As a user, this should be up to me to decide, not up to Google. However, I do find it odd that Apple can get away with it much more, because Apple's customers generally have more of a "save us from ourselves" mentality.
As a user, you're to be no longer trusted with such a thing as full and unconditional access to the device you bought. Browsers are headed the same way. And a large crowd here on HN is okay with this, because "security."
>Apple's customers generally have more of a "save us from ourselves" mentality.
FWIW, this could also be described as a "My phone is a tool and not a hobby project" mentality. That is half of what prompted me to change daily drivers from Android to iOS.
I do not get as much freedom for my apps to do whatever I want - but I don't need to do as much work vetting developers or tinkering either. It's a tradeoff of time priority.
In a way, it is. You decided to use Google Drive, which means you decided to make your files practically inaccessible to yourself. This isn't a monopolized market, so you have options.
Apple’s implementation of enabling access to files is entirely different. I actually much prefer it because it sidesteps the self-dealing permissions bomb that Google just set off.

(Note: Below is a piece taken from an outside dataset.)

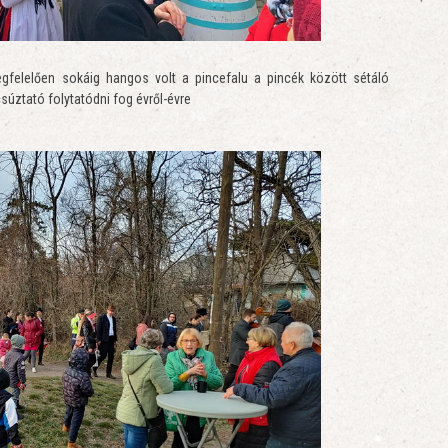
egfelelően sokáig hangos volt a pincefalu a pincék között sétáló
súztató folytatódni fog évről-évre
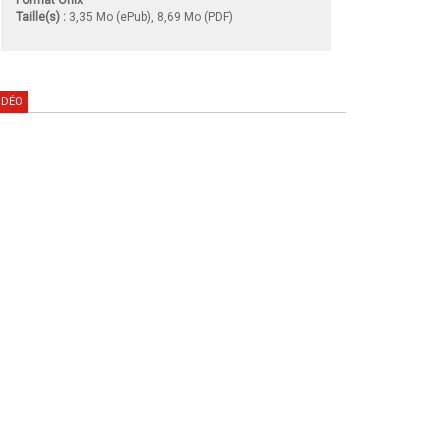
Taille(s) :
3,35 Mo (ePub), 8,69 Mo (PDF)
IDÉO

In iOS, applications can use the File Provider API to present themselves in the Files app. You can move/copy/delete data there using the normal human interface constructs native to iOS, including mouse support and keyboard shortcuts on iPadOS.
Apps can also present the same directory internally (inside the app). Cloud-backed applications can then do useful things like materialization, eviction, and dataless file presence.

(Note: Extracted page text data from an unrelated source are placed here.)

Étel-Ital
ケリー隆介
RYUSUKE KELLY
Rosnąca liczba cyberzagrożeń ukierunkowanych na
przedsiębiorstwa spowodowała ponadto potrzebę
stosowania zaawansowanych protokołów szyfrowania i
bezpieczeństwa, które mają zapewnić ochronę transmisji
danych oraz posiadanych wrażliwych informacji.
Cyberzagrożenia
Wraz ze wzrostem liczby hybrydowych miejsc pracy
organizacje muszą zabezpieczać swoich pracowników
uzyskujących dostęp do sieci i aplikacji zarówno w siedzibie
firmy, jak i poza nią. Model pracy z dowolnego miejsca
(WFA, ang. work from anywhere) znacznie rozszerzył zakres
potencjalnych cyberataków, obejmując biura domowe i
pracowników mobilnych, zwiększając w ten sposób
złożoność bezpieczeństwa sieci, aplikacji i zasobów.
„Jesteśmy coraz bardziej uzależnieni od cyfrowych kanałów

It doesn’t allow standing access to the entire filesystem, though. iOS only has support for applications reading outside their sandbox if the apps are from the same developer, and then they can call a pooled storage location for all apps that share the same “Team ID” (e.g., top level developer account/organization).
It’s actually far easier (functionally) to grant access to your entire photo library, so for example you can have an app query and backup your photo library.
“True” filesystem-wide backup requires hooking into the iOS backup/MobileFile hooks. Apple isn’t as hostile to third parties doing that as Google is to anyone accessing their own device data. But the process is more cumbersome by far.